椋鳩十さんの書かれた「片耳の大シカ」「大造じいさんとガン」「月の輪ぐま」など多くの作品は、小学校の国語教科書に採用されています。椋さんはかつて 「母と子の二十分間読書運動」 というものを提唱されたことでも有名です。この運動は、子どもがテレビばかりを見ていてはいけない、なんとかして本を読むようにしむけなければいけないと考えられたからです。また、テレビを見ることによって親と子の対話がなくなっていることもなげかれ、1日に20分でもよいから、本を仲立ちにして親子の心が通いあうことを願われたのです。
その後、この親子読書運動は全国に火がつき、いまも各地でつづいています。しかし、この親子読書は、一時期にくらべると、たいへん下火になっています。それは、読書運動というものが、たいへん根気を必要とするものだからです。

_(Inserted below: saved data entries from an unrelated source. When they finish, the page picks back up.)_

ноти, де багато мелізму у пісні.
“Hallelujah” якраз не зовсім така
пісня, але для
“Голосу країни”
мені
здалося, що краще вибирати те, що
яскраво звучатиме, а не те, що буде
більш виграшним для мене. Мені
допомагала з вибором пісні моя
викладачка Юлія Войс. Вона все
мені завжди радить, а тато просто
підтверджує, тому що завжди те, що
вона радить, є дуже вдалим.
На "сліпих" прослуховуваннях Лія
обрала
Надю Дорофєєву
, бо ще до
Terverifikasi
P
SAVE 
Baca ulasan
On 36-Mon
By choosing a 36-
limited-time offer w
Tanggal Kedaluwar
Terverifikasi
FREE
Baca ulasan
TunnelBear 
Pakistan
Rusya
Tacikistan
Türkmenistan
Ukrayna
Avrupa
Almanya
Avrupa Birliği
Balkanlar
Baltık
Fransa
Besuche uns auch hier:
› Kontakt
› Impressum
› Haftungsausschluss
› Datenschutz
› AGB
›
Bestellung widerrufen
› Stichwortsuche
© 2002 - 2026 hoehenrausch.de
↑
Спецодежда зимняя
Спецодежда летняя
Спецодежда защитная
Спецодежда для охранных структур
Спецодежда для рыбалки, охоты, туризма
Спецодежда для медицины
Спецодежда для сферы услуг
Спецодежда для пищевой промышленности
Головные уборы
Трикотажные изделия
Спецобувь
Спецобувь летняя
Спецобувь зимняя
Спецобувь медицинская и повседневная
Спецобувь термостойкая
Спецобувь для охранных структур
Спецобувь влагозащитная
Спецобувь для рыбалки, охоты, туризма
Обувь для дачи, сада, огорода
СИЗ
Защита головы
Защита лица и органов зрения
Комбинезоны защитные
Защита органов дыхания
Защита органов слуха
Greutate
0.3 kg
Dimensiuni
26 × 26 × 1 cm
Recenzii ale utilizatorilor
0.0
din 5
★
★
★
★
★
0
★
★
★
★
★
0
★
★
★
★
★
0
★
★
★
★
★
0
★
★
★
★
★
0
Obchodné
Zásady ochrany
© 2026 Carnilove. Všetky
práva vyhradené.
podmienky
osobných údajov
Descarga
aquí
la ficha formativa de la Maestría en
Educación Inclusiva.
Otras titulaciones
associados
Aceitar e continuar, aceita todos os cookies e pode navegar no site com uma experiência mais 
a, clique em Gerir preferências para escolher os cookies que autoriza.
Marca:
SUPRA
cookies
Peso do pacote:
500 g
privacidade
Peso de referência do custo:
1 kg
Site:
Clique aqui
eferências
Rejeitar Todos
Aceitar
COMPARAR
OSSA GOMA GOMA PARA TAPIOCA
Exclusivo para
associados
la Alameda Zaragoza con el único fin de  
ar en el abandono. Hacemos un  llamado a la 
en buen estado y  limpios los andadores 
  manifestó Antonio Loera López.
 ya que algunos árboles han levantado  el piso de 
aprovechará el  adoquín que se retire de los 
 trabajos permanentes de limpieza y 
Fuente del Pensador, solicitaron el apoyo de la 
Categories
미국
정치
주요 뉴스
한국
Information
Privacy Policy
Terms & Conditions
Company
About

人間が生きていくうえには、食べなくてはいけません。衣類も身につけなければいけません。ところが、本はたとえ1冊も読まなくても、現実的には何も困りません。めしを食わなければ死にますが、本を読まなくても死にはしません。だから、とくにこのごろのように家計が苦しくなれば、いちばん先にけずられるのは本代です。ほんとうは、いくらおいしいものを食べても、いくらぜいたくな衣類を身につけていても、心の泉がかれてしまっては植物人間にも等しくなってしまうのですが、それが、なかなか理解してもらえません。だから、読書運動がつづかないのです。